» INFORMATION PROVIDED
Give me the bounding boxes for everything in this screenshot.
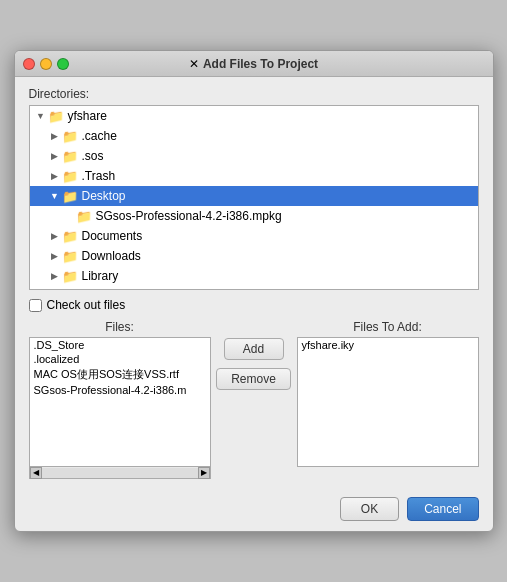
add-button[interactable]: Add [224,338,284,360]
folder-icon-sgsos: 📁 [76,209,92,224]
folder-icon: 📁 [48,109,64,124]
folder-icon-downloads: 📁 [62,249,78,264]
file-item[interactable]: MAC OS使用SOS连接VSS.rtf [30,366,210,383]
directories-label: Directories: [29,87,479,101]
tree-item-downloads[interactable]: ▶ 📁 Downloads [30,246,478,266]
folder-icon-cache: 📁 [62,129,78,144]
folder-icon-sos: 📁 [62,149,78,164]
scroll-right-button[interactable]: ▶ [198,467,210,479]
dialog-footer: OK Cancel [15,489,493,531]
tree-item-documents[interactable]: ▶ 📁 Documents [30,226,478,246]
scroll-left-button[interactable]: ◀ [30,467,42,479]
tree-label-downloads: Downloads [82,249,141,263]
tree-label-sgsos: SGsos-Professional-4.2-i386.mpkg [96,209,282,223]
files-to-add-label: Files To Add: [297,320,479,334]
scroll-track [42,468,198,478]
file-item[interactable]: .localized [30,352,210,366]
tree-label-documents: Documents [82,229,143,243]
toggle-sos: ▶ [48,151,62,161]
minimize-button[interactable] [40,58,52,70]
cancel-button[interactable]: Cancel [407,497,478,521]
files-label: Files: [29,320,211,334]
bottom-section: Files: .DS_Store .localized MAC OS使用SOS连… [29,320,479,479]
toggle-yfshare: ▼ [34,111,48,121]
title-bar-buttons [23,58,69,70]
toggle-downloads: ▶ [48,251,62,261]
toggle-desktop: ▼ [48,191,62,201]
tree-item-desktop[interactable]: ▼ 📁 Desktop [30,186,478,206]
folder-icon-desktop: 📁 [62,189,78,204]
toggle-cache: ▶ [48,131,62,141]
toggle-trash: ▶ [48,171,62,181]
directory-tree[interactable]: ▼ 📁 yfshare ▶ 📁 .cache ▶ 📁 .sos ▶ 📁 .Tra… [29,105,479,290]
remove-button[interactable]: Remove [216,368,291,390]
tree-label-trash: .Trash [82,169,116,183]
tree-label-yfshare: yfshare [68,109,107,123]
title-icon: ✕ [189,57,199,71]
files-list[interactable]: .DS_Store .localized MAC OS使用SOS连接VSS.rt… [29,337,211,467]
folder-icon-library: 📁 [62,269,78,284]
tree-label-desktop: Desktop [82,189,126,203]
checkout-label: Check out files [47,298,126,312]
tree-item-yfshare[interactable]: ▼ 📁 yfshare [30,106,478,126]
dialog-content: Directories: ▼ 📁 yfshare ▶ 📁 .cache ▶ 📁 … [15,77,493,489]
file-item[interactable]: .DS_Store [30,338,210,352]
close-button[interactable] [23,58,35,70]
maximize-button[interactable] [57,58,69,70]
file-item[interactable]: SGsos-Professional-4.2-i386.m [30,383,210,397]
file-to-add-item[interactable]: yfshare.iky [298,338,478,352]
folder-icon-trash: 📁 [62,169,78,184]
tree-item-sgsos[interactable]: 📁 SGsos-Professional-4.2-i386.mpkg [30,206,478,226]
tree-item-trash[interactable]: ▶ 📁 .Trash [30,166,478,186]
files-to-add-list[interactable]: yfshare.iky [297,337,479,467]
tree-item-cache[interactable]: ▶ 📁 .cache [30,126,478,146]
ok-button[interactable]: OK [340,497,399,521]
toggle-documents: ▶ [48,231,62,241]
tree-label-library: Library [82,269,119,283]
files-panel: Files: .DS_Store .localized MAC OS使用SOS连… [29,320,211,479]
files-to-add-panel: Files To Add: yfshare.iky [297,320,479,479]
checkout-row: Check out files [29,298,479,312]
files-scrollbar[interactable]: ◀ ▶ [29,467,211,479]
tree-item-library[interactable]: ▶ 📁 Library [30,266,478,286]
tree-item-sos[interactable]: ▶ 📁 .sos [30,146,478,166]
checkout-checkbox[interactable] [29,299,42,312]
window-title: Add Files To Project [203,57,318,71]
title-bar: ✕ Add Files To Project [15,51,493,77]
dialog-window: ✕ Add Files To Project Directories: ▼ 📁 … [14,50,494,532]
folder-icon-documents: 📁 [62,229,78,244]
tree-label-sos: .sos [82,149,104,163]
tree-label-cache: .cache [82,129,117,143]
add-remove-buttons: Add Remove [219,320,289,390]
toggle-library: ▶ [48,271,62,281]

» BRIEF
Find and copy each line of the material that holds the word "title".

» ANSWER SPACE
title-bar-buttons [23,58,69,70]
title-icon: ✕ [189,57,199,71]
window-title: Add Files To Project [203,57,318,71]
title-bar: ✕ Add Files To Project [15,51,493,77]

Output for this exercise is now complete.